What the exercise asks: When you reach the line containing "krajów nad Morzem" in the data below, reproduce it and every line that follows, exactly and without additions.

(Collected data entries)
—————

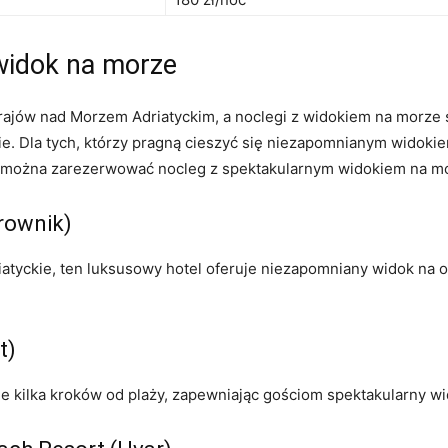
widok na morze
krajów nad Morzem Adriatyckim, a noclegi z widokiem na ​morze
. ​Dla ⁢tych, którzy ‍pragną cieszyć się niezapomnianym widoki
dzie można zarezerwować nocleg z spektakularnym widokiem na m
brownik)
iatyckie, ten luksusowy hotel oferuje niezapomniany widok na ot
t)
 kilka kroków od plaży, zapewniając ‍gościom‍ spektakularny⁢ w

—————

Response box:
krajów nad Morzem Adriatyckim, a noclegi z widokiem na ​morze
. ​Dla ⁢tych, którzy ‍pragną cieszyć się niezapomnianym widoki
dzie można zarezerwować nocleg z spektakularnym widokiem na m
brownik)
iatyckie, ten luksusowy hotel oferuje niezapomniany widok na ot
t)
 kilka kroków od plaży, zapewniając ‍gościom‍ spektakularny⁢ w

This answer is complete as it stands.